— GIVEN DATA —
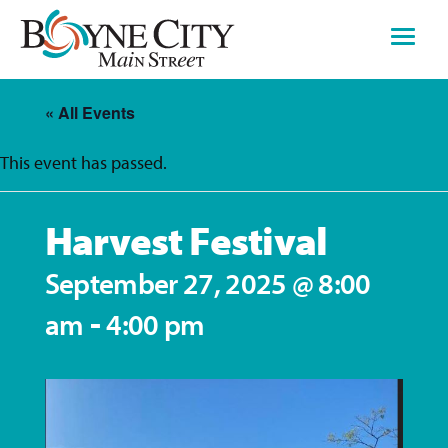
Skip
to
content
« All Events
This event has passed.
Harvest Festival
September 27, 2025 @ 8:00
-
am
4:00 pm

— YOUR GOAL —
Transcribe every line from the records above without alteration, and leave out the images.

— SOLUTION TO THE PROBLEM —
Skip
to
content
« All Events
This event has passed.
Harvest Festival
September 27, 2025 @ 8:00
-
am
4:00 pm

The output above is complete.